Take the stroller. (A) it carries your child, and (b) you can hang purses, diaper bags, backpacks, or whatever on it to lessen your load. Which, depending on the airports you're dealing with, can be ugly to juggle without help.

We just did two kids, just under two and just under three, and while the elder was mostly good for walking the whole way, the younger ... yeah. A stroller would have been a godsend. Particularly when she decided she hated the sling while in the (loooooong) line to have passports checked.
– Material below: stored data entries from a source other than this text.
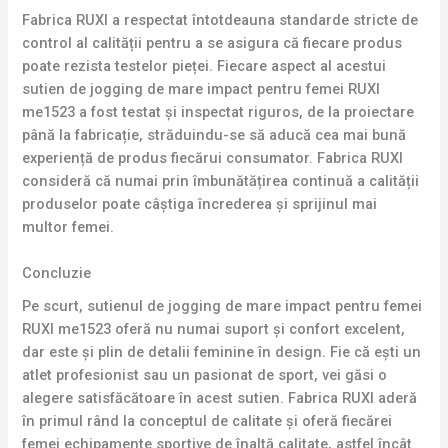
Fabrica RUXI a respectat întotdeauna standarde stricte de
control al calității pentru a se asigura că fiecare produs
poate rezista testelor pieței. Fiecare aspect al acestui
sutien de jogging de mare impact pentru femei RUXI
me1523 a fost testat și inspectat riguros, de la proiectare
până la fabricație, străduindu-se să aducă cea mai bună
experiență de produs fiecărui consumator. Fabrica RUXI
consideră că numai prin îmbunătățirea continuă a calității
produselor poate câștiga încrederea și sprijinul mai
multor femei.
Concluzie
Pe scurt, sutienul de jogging de mare impact pentru femei
RUXI me1523 oferă nu numai suport și confort excelent,
dar este și plin de detalii feminine în design. Fie că ești un
atlet profesionist sau un pasionat de sport, vei găsi o
alegere satisfăcătoare în acest sutien. Fabrica RUXI aderă
în primul rând la conceptul de calitate și oferă fiecărei
femei echipamente sportive de înaltă calitate, astfel încât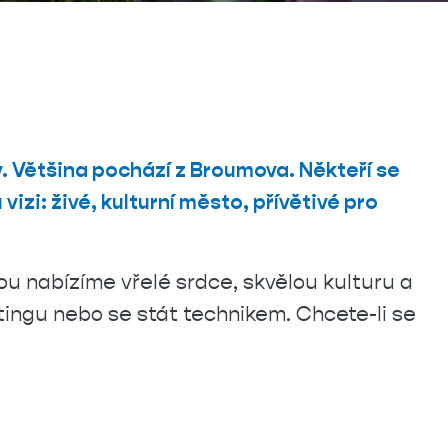
y. Většina pochází z Broumova. Někteří se
 vizi: živé, kulturní město, přívětivé pro
ou nabízíme vřelé srdce, skvělou kulturu a
tingu nebo se stát technikem. Chcete-li se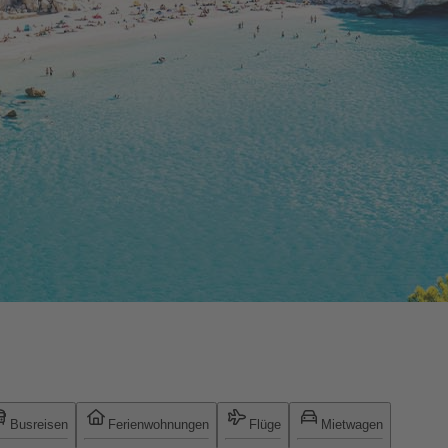
Busreisen
Ferienwohnungen
Flüge
Mietwagen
At worst it's wheels to haul your stuff while one of you carries your son.

Otherwise ... we packed a lot of entertainment, but frankly the kids found being on a plane novel enough to be entertaining, and when that stopped being entertaining there was _nothing_ that they were going to be entertained by. Honestly the best voice of experience I can give is just to say be prepared for a more physically tiring and uncomfortable trip than usual.

Non-sticky snacks are also in the realm of godsends.

Oh, and I know a lot of people have strong feelings about "baby leashes," but if your son is willing to / wants to walk some, the Eddie Bauer monkey backpack was some of the best money I've ever spent. My son fell in love with it, and knowing he couldn't wander off due to any distraction at check-in or security or whatever was fantastic. Plus it made a good plane snuggly.


----------



## yasinsmama (Mar 9, 2008)

Thanks so much everyone!!

Liquesce (Salaam)- Funny you should mention it. I don't like the "leashes", but I jokingly mentioned that this would be a good situation for one. So I'm seriously considering it. We are going to Morocco, the streets are ridiculously crowded. If you take your hand off of your kid for one second, they're gone (atleast that's what my paranoid brain keeps envisioning). If not for any other reason, it would give me peace of mind to use over there.


----------



## Liquesce (Nov 4, 2006)

Wa salam~ Well if you do decide it's a better practicality than a joke, the ones I mentioned really are more like just having a stuffed animal along. None of that kind of ... I don't know, cold utilitarian vibe? That such things can sometimes have.

I had also packed a small stuffed animal for my daughter, which once there my son decided he could not let go of for anything. If Yasin doesn't already have a lovey you might consider packing something that would make a good one, just in case the change of environment leaves him wanting one.

I hope you all enjoy your trip.


----------